Start of Records supplied

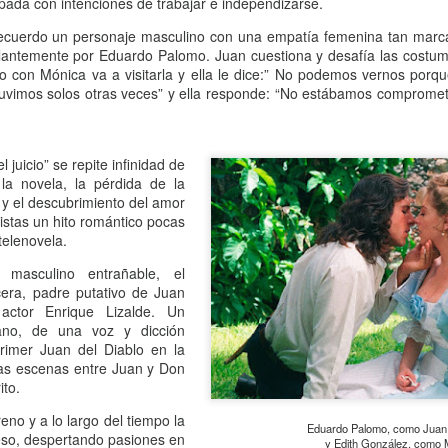
pada con intenciones de trabajar e independizarse.
13
Por Guadalupe Treibel
recuerdo un personaje masculino con una empatía femenina tan marc
 entero tarde -por puro despiste- y siento la obligación moral de
llantemente por Eduardo Palomo. Juan cuestiona y desafía las costumb
escular el asunto para quienes todavía se rompen el coco buscando la
con Mónica va a visitarla y ella le dice:” No podemos vernos porque
rma segura de quedar color canela: el bronceado saludable no existe.
tuvimos solos otras veces” y ella responde: “No estábamos comprometid
s un oxímoron, un verso. Resulta que eso que llamamos “colorcito”
, en términos médicos, la respuesta a un daño: la piel produce
elanina para defenderse porque la radiación ya empezó a dañar el
l juicio” se repite infinidad de
DN de sus células.
la novela, la pérdida de la
 y el descubrimiento del amor
Volante, hormonas y burocracia
AN
istas un hito romántico pocas
13
telenovela.
Por Mariela Sexer
 masculino entrañable, el
anejar es algo que me enorgullece, creo que lo hago muy bien y
era, padre putativo de Juan
sfruto mucho la libertad, la independencia y el poder que me da
 actor Enrique Lizalde. Un
cerlo.
ano, de una voz y dicción
primer Juan del Diablo en la
mo señalé en la segunda entrega de La inspectora, mi newsletter, es
Las escenas entre Juan y Don
y significativa la diferencia de licencias de conducir otorgadas según
ito.
 género en Argentina.
no y a lo largo del tiempo la
Eduardo Palomo, como Juan d
 Argentina, la conducción continúa siendo una actividad
eso, despertando pasiones en
y Edith González, como 
Instructivo para ordenar un costurero
AN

End of Records supplied

__Task description__: Look above for the line holding "escular el asunto", then set down exactly that line and every line after it up to and including the line holding "tuvimos solos otras", with nothing else.

__Task response__:
escular el asunto para quienes todavía se rompen el coco buscando la
con Mónica va a visitarla y ella le dice:” No podemos vernos porque
rma segura de quedar color canela: el bronceado saludable no existe.
tuvimos solos otras veces” y ella responde: “No estábamos comprometid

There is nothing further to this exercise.